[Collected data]
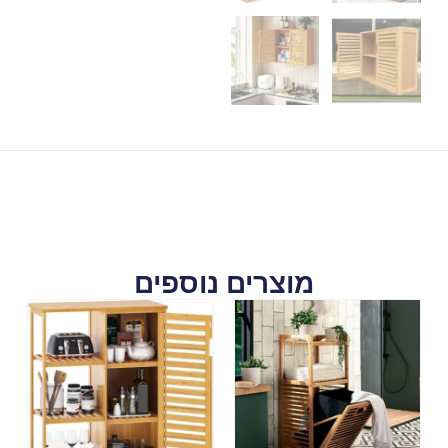
מוצרים נוספים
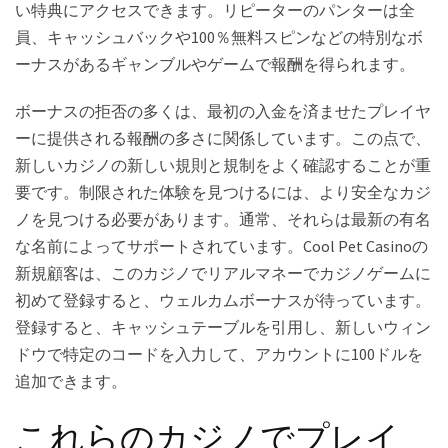
い特典にアクセスできます。リピーターのパンターは全
員、キャッシュバックや100％無料スピンなどの特別なボ
ーナスがあるギャンブルやゲームで報酬を得られます。
ボーナスの拒否の多くは、最初の入金を済ませたプレイヤ
ーに提供される報酬の多さに関係しています。この点で、
新しいカジノの新しい規則と規制をよく確認することが重
要です。制限された体験を見つけるには、より安全なカジ
ノを見つける必要があります。通常、それらは最新の有名
な名前によってサポートされています。Cool Pet Casinoの
新規顧客は、このカジノでリアルマネーでカジノゲームに
初めて登録すると、ウェルカムボーナスが待っています。
登録すると、キャッシュテーブルを引用し、新しいウィン
ドウで特定のコードを入力して、アカウントに100ドルを
追加できます。
これらのカジノでプレイ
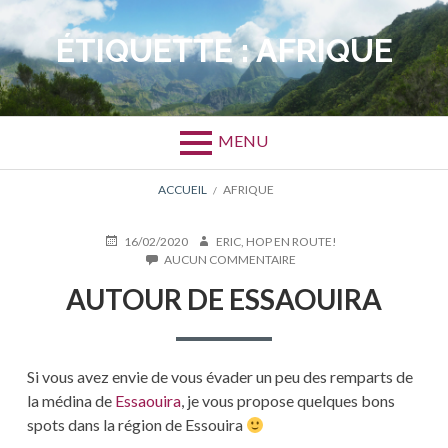
Aller
au
ÉTIQUETTE :
AFRIQUE
contenu
MENU
FIL
ACCUEIL
AFRIQUE
D'ARIANE
PUBLIÉ
AUTEUR
16/02/2020
ERIC, HOP EN ROUTE!
LE
SUR
AUCUN COMMENTAIRE
AUTOUR
AUTOUR DE ESSAOUIRA
DE
ESSAOUIRA
Si vous avez envie de vous évader un peu des remparts de
la médina de
Essaouira
, je vous propose quelques bons
spots dans la région de Essouira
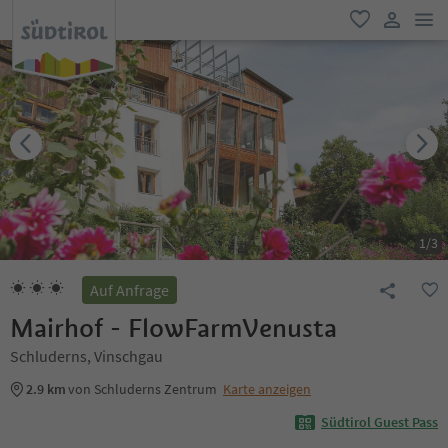
men
favorit
user lin
1
/
3
Auf Anfrage
Mairhof - FlowFarmVenusta
Schluderns, Vinschgau
2.9 km
von Schluderns Zentrum
Karte anzeigen
Südtirol Guest Pass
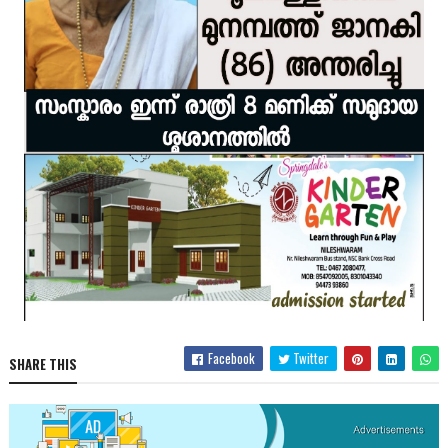
Facebook
Twitter
SHARE THIS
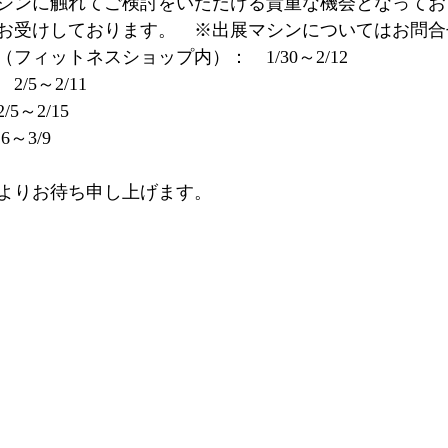
シンに触れてご検討をいただける貴重な機会となってお
お受けしております。　※出展マシンについてはお問合
ィットネスショップ内）：　1/30～2/12  
5～2/11  
～2/15  
3/9  
よりお待ち申し上げます。 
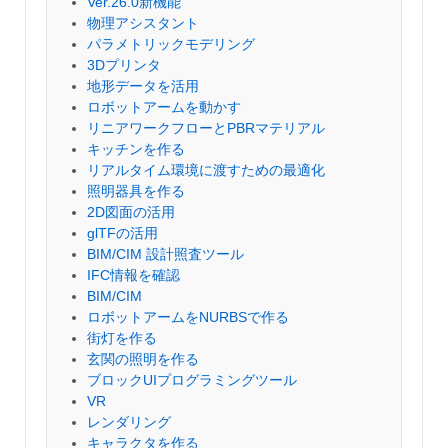
Ver.26.0新機能
物理アシスタント
パラメトリックモデリング
3Dプリンタ
地形データを活用
ロボットアームを動かす
リニアワークフローとPBRマテリアル
キッチンを作る
リアルタイム環境に渡すための最適化
照明器具を作る
2D図面の活用
glTFの活用
BIM/CIM 設計照査ツール
IFC情報を確認
BIM/CIM
ロボットアームをNURBSで作る
街灯を作る
玄関の照明を作る
ブロックUIプログラミングツール
VR
レンダリング
キャラクタを作る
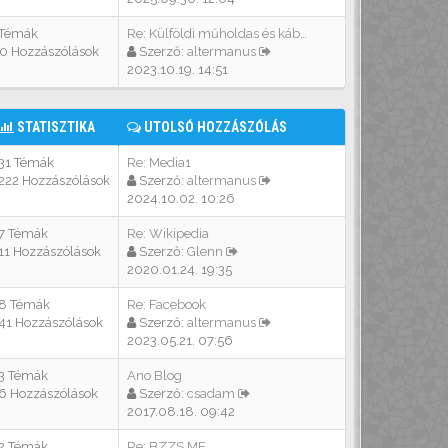
 Témák
Re: Külföldi műholdas és kábe…
10 Hozzászólások
Szerző:
altermanus
2023.10.19. 14:51
STATISZTIKA
UTOLSÓ HOZZÁSZÓLÁS
31 Témák
Re: Media1
222 Hozzászólások
Szerző:
altermanus
2024.10.02. 10:26
7 Témák
Re: Wikipedia
11 Hozzászólások
Szerző:
Glenn
2020.01.24. 19:35
8 Témák
Re: Facebook
41 Hozzászólások
Szerző:
altermanus
2023.05.21. 07:56
3 Témák
Ano Blog
6 Hozzászólások
Szerző:
csadam
2017.08.18. 09:42
2 Témák
Re: BZZS.ME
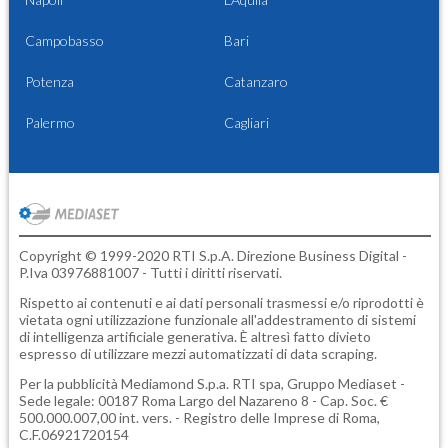
Campobasso
Bari
Potenza
Catanzaro
Palermo
Cagliari
Copyright © 1999-2020 RTI S.p.A. Direzione Business Digital -
P.Iva 03976881007 - Tutti i diritti riservati.
Rispetto ai contenuti e ai dati personali trasmessi e/o riprodotti è
vietata ogni utilizzazione funzionale all'addestramento di sistemi
di intelligenza artificiale generativa. È altresì fatto divieto
espresso di utilizzare mezzi automatizzati di data scraping.
Per la pubblicità
Mediamond S.p.a.
RTI spa, Gruppo Mediaset -
Sede legale: 00187 Roma Largo del Nazareno 8 - Cap. Soc. €
500.000.007,00 int. vers. - Registro delle Imprese di Roma,
C.F.06921720154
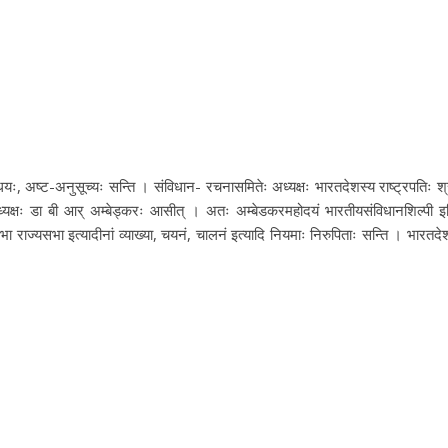
, अष्ट-अनुसूच्यः सन्ति । संविधान- रचनासमितेः अध्यक्षः भारतदेशस्य राष्ट्रपतिः श्
यक्षः डा बी आर् अम्बेड्करः आसीत् । अतः अम्बेडकरमहोदयं भारतीयसंविधानशिल्पी इ
ा राज्यसभा इत्यादीनां व्याख्या, चयनं, चालनं इत्यादि नियमाः निरुपिताः सन्ति । भारतदे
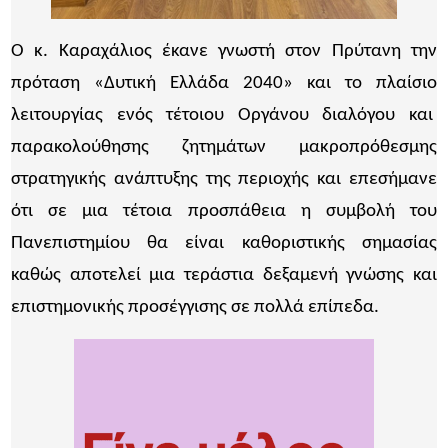
Ο κ. Καραχάλιος έκανε γνωστή στον Πρύτανη την
πρόταση «Δυτική Ελλάδα 2040» και το πλαίσιο
λειτουργίας ενός τέτοιου Οργάνου διαλόγου και
παρακολούθησης ζητημάτων μακροπρόθεσμης
στρατηγικής ανάπτυξης της περιοχής και επεσήμανε
ότι σε μια τέτοια προσπάθεια η συμβολή του
Πανεπιστημίου θα είναι καθοριστικής σημασίας
καθώς αποτελεί μια τεράστια δεξαμενή γνώσης και
επιστημονικής προσέγγισης σε πολλά επίπεδα.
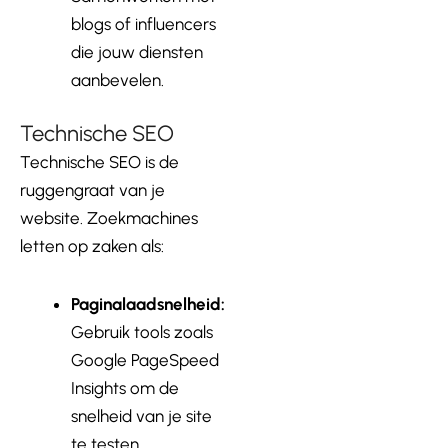
blogs of influencers
die jouw diensten
aanbevelen.
Technische SEO
Technische SEO is de
ruggengraat van je
website. Zoekmachines
letten op zaken als:
Paginalaadsnelheid:
Gebruik tools zoals
Google PageSpeed
Insights om de
snelheid van je site
te testen.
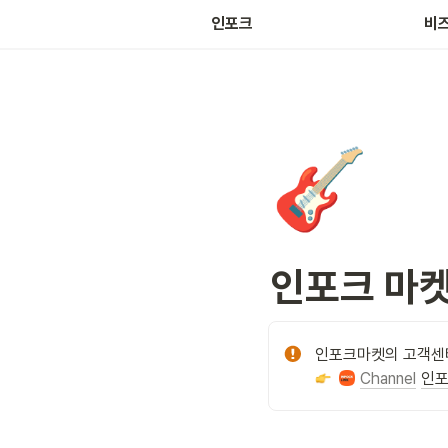
마켓
인포크
비
🎸
인포크 마
Channel
인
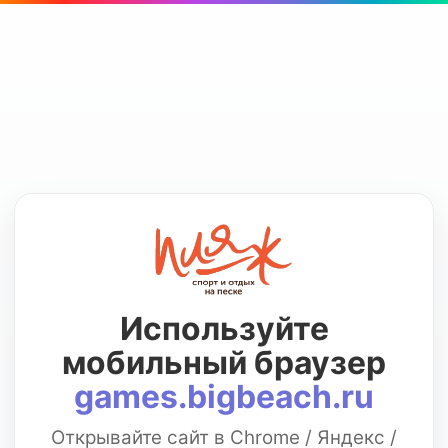
Используйте
мобильный браузер
games.bigbeach.ru
Открывайте сайт в Chrome / Яндекс /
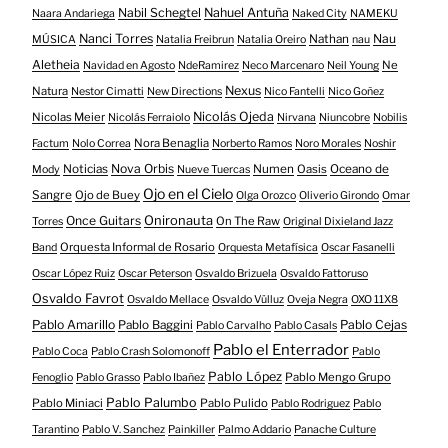
Nabil Schegtel
Nahuel Antuña
Naara Andariega
Naked City
NAMEKU
Nanci Torres
Nau
Nathan
MÚSICA
Natalia Freibrun
Natalia Oreiro
nau
Aletheia
Ne
Navidad en Agosto
NdeRamirez
Neco Marcenaro
Neil Young
Nexus
Natura
Nestor Cimatti
New Directions
Nico Fantelli
Nico Goñez
Nicolás Ojeda
Nicolas Meier
Nicolás Ferraiolo
Nirvana
Niuncobre
Nobilis
Nora Benaglia
Factum
Nolo Correa
Norberto Ramos
Noro Morales
Noshir
Nova Orbis
Noticias
Numen
Oasis
Oceano de
Mody
Nueve Tuercas
Ojo en el Cielo
Sangre
Ojo de Buey
Olga Orozco
Oliverio Girondo
Omar
Onironauta
Once Guitars
On The Raw
Torres
Original Dixieland Jazz
Orquesta Informal de Rosario
Band
Orquesta Metafísica
Oscar Fasanelli
Oscar López Ruiz
Oscar Peterson
Osvaldo Brizuela
Osvaldo Fattoruso
Osvaldo Favrot
Osvaldo Mellace
Osvaldo Vülluz
Oveja Negra
OXO 11X8
Pablo Amarillo
Pablo Cejas
Pablo Baggini
Pablo Carvalho
Pablo Casals
Pablo el Enterrador
Pablo Coca
Pablo Crash Solomonoff
Pablo
Pablo López
Pablo Mengo Grupo
Fenoglio
Pablo Grasso
Pablo Ibañez
Pablo Palumbo
Pablo Miniaci
Pablo Pulido
Pablo Rodriguez
Pablo
Tarantino
Pablo V. Sanchez
Painkiller
Palmo Addario
Panache Culture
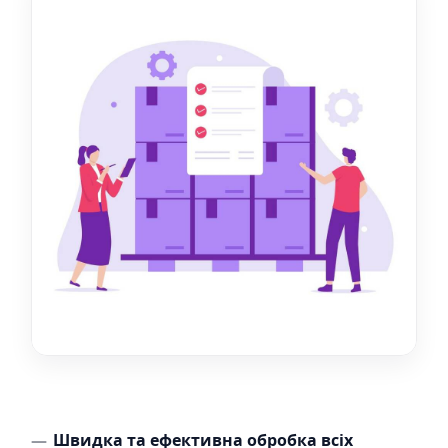
Швидка та ефективна обробка всіх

→ WORK ORDER
The answer should be a bare number: the count of lines above in which the word "vous" occurs.

→ TASK OUTPUT
2